Now we consider a single neuronal system with a feedback connection to itself. Therefore the equation (1) becomes,

as $i=1,j=1,N=1$

and removing the subscripts for clarity as we are considering only one neuron here, $$ \tau \frac{dy}{dt} = -y + W\sigma(y+\theta) + I(t) \quad\quad (11) $$

This forms a one dimensional non-linear system, as $\sigma(x)$ is sigmoidal function, defined as equation (2). We investigate the behaviour of the system by forward integrating with Euler (equation (5)) we get, $$ y(t_{n+1}) = y(t_n) + \frac{h}{\tau}(-y(t_n) + W\sigma(y(t_n)+\theta) + I(t)) \quad\quad (12) $$

Figure (5) shows the behaviour of the recurrent neuron, in the absence of an external input for a range of values of $\theta$ and $W$.

**Figure 5** _{Behaviour of a recurrent neuron, in the absence of external input and initial state of $y=0$. Plotted for a range of values of $W$ and bias term theta ($\theta$).}

In order for the fixed point analysis we would plot phase portrait ($\dot y$ against $y$) in Figure (6) as solving $\dot y = 0$ analytically is not possible. Fixed points and their asymmetry around time axis in Figure (5) are explained by the corresponding phase portrait plot in Figure (6), where fixed points are found at the intersection $\frac{dy}{dt}=0$, signifying that state doesn't change over time at these points. Arrows pointing towards a fixed point shows that at right side of the fixed point, $\frac{dy}{dt}<0$ thus reducing $y$, and on the left side $\frac{dy}{dt}>0$ thus increasing $y$, signifying a stable fixed point. Conversely arrows pointing outward from a fixed point signifies that it is unstable. In the case of a semi-stable, there would be one arrow pointing outwards.

**Figure 6** _{Phase portrait of a recurrent neuron, in the absence of external input and initial state of $y=0$. Plotted with a range of values of $W$ and bias term theta ($\theta$). For a given $W$, the bias term theta ($\theta$) determines fixed point location. For the given $W$ and $\theta$ values here, the fixed points are stable as shown by arrows converging. However bifurcation is possible with other values, see text.}

For a given $y$, the bias term $\theta<0$, pushes the sigmoid away from activation (towards right; positive values of $y$) and when $\theta>0$, attracts the sigmoid to activation (toward left; negative values of $y$). This corresponds to plots shifting vertically as seen in Figure (6). Positive weight ($W$) reinforces the activation while negative weight inhibits it. $W=0$ equates to non-recurrent state.

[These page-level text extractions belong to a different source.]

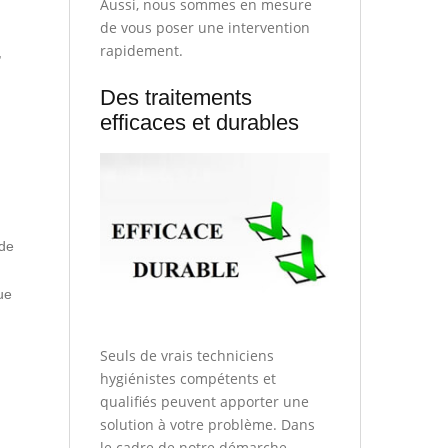
Aussi, nous sommes en mesure
de vous poser une intervention
rapidement.
,
Des traitements
efficaces et durables
 de
ue
Seuls de vrais techniciens
hygiénistes compétents et
qualifiés peuvent apporter une
solution à votre problème. Dans
le cadre de notre démarche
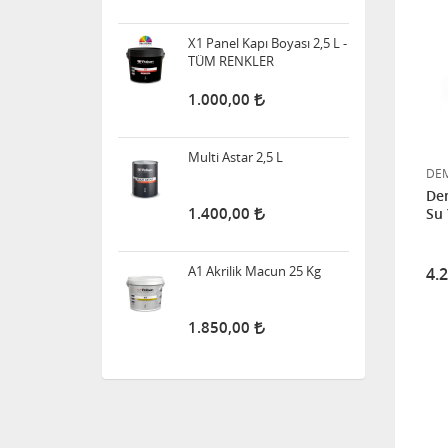
Multi Astar 2,5 L
1.400,00
A1 Akrilik Macun 25 Kg
DE
Dem
Su 
1.850,00
4.
Elegans Extra Tavan 17,5
Kg
1.450,00
Perla Sera Antipas 20 Kg
(BEYAZ-KIRMIZI-GRİ)
2.750,00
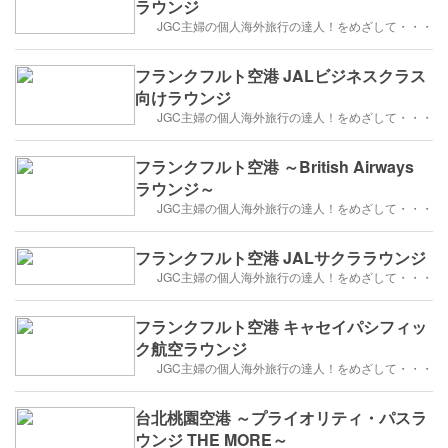
ラウンジ
JGC主婦の個人海外旅行の達人！をめざして・・・
フランクフルト空港 JALビジネスクラス
向けラウンジ
JGC主婦の個人海外旅行の達人！をめざして・・・
フランクフルト空港 ～British Airways
ラウンジ～
JGC主婦の個人海外旅行の達人！をめざして・・・
フランクフルト空港 JALサクララウンジ
JGC主婦の個人海外旅行の達人！をめざして・・・
フランクフルト空港 キャセイパシフィッ
ク航空ラウンジ
JGC主婦の個人海外旅行の達人！をめざして・・・
台北桃園空港 ～プライオリティ・パスラ
ウンジ THE MORE～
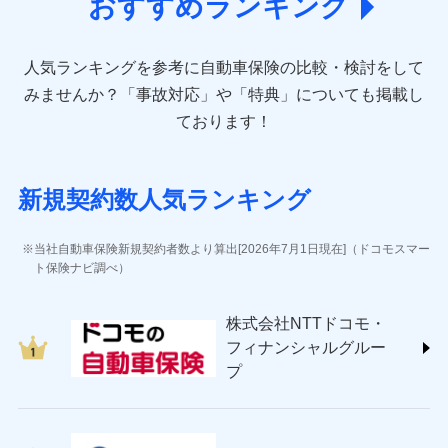
おすすめランキング
アクサ損害保険株式会社 (https://www.axa-
direct.co.jp/)
アニコム損害保険株式会社 (https://www.anicom-
人気ランキングを参考に自動車保険の比較・検討をして
sompo.co.jp/)
東京海上ダイレクト損害保険株式会社 (https://www.e-
みませんか？
「事故対応」や「特典」についても掲載し
design.net/)
ております！
AIG損害保険株式会社 (https://www.aig.co.jp/sonpo)
ＳＢＩ損害保険株式会社
(https://www.sbisonpo.co.jp/)
新規契約数人気ランキング
ジェイアイ傷害火災保険株式会社
(https://www.jihoken.co.jp/)
ソニー損害保険株式会社
当社自動車保険新規契約者数より算出[2026年7月1日現在]（ドコモスマー
(https://www.sonysonpo.co.jp/)
ト保険ナビ調べ）
損害保険ジャパン株式会社 (https://www.sompo-
japan.co.jp/)
株式会社NTTドコモ・
ＳＯＭＰＯダイレクト損害保険株式会社
フィナンシャルグルー
(https://www.sompo-direct.co.jp/)
プ
チューリッヒ保険会社 (https://www.zurich.co.jp/)
東京海上日動火災保険株式会社
(https://www.tokiomarine-nichido.co.jp/)
日新火災海上保険株式会社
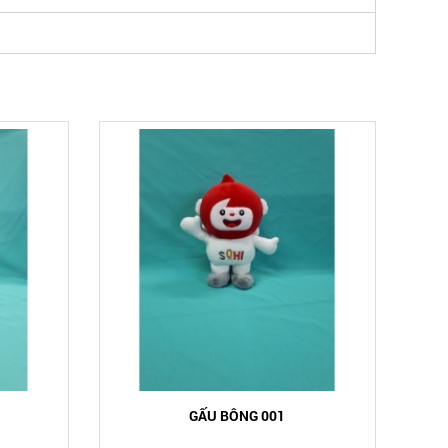
GẤU BÔNG 001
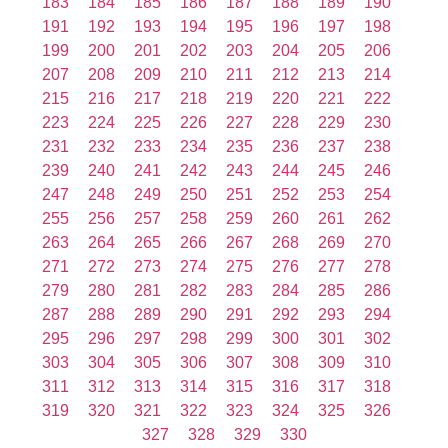
183
184
185
186
187
188
189
190
191
192
193
194
195
196
197
198
199
200
201
202
203
204
205
206
207
208
209
210
211
212
213
214
215
216
217
218
219
220
221
222
223
224
225
226
227
228
229
230
231
232
233
234
235
236
237
238
239
240
241
242
243
244
245
246
247
248
249
250
251
252
253
254
255
256
257
258
259
260
261
262
263
264
265
266
267
268
269
270
271
272
273
274
275
276
277
278
279
280
281
282
283
284
285
286
287
288
289
290
291
292
293
294
295
296
297
298
299
300
301
302
303
304
305
306
307
308
309
310
311
312
313
314
315
316
317
318
319
320
321
322
323
324
325
326
327
328
329
330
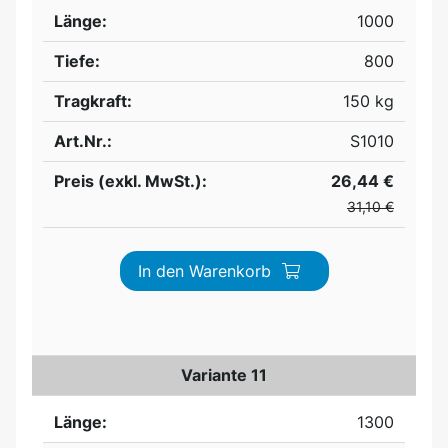
Länge:
1000
Tiefe:
800
Tragkraft:
150 kg
Art.Nr.:
S1010
Preis (exkl. MwSt.):
26,44 €
31,10 €
In den Warenkorb
Variante 11
Länge:
1300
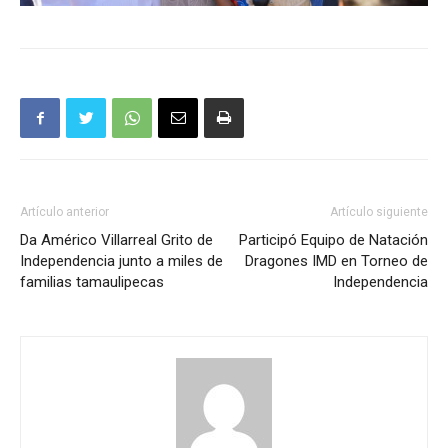
Artículo anterior
Artículo siguiente
Da Américo Villarreal Grito de
Participó Equipo de Natación
Independencia junto a miles de
Dragones IMD en Torneo de
familias tamaulipecas
Independencia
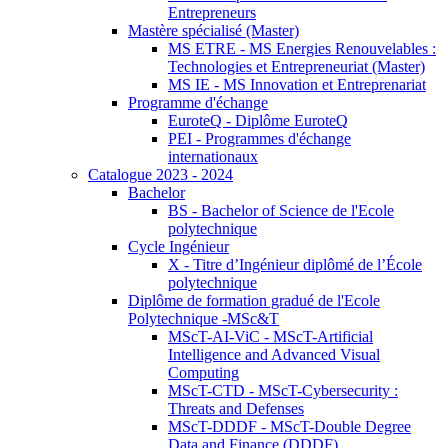
Entrepreneurs
Mastère spécialisé (Master)
MS ETRE - MS Energies Renouvelables :
Technologies et Entrepreneuriat (Master)
MS IE - MS Innovation et Entreprenariat
Programme d'échange
EuroteQ - Diplôme EuroteQ
PEI - Programmes d'échange
internationaux
Catalogue 2023 - 2024
Bachelor
BS - Bachelor of Science de l'Ecole
polytechnique
Cycle Ingénieur
X - Titre d’Ingénieur diplômé de l’École
polytechnique
Diplôme de formation gradué de l'Ecole
Polytechnique -MSc&T
MScT-AI-ViC - MScT-Artificial
Intelligence and Advanced Visual
Computing
MScT-CTD - MScT-Cybersecurity :
Threats and Defenses
MScT-DDDF - MScT-Double Degree
Data and Finance (DDDF)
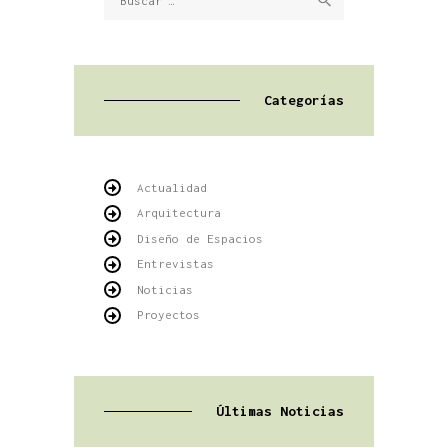
Categorías
Actualidad
Arquitectura
Diseño de Espacios
Entrevistas
Noticias
Proyectos
Últimas Noticias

Figure (6) shows that the system contains one fixed point for the values $\theta=[-5;0;5]$ and $W=[-5;0;5]$ and it is stable. But $W$ governs the curvature of the line and if for some value of $W>0$, this curvature forms a minima and a maxima that could cross $\dot y = 0$, creating a new fixed point, the behaviour would qualitatively change. We would examine this possible bifurcation scenario next.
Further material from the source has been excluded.